The Nahua calli of ancient Mexico: household, family, and gender
©Robert McCaa (rmccaa@tc.umn.edu)
posted August 27, 1999
Department of History, University of Minnesota

Household and Family in Past Time
Palma de Mallorca, September 9-11, 1999


Abstract.The Nahua (Aztec) of ancient Mexico lived in large, multiple family households (calli). High mortality was no obstacle to household complexity for the Nahua, whose life expectancy was probably worse than any seen in Europe since the Black Death. Patriarchy, child marriage and a system of joint-compound bilateral co-residence gave rise to more complex households than even the "classical family of Western nostalgia." The subordination of women to male patriarchs was extensive. Most girls were married (cohabiting) before the age of puberty.

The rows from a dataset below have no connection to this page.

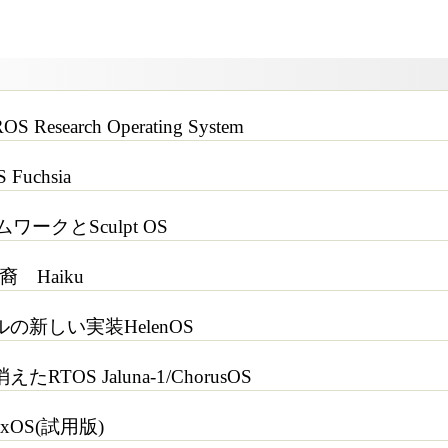
 Research Operating System
Fuchsia
ワークとSculpt OS
 Haiku
の新しい実装HelenOS
OS Jaluna-1/ChorusOS
xOS(試用版)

Childless couples rarely attained headship. Neither polygamy nor abandonment was widespread, but their significance for gender oppression should not be denied. Widowhood offered new opportunities for companionship, but only for men. For widows, remarriage was infrequent; subordination to a male relative was almost inevitable. In modern Mexico, few remnants of this pre-Hispanic household system remain. According to the 1990 census, fewer than 10% of Mexicans live as extended kin or as non-relatives, even in rural Morelos where four centuries ago the compound family was common. The few modern examples of multiple family households tend to be Hispanic-like virilocal, patrilineal stem families.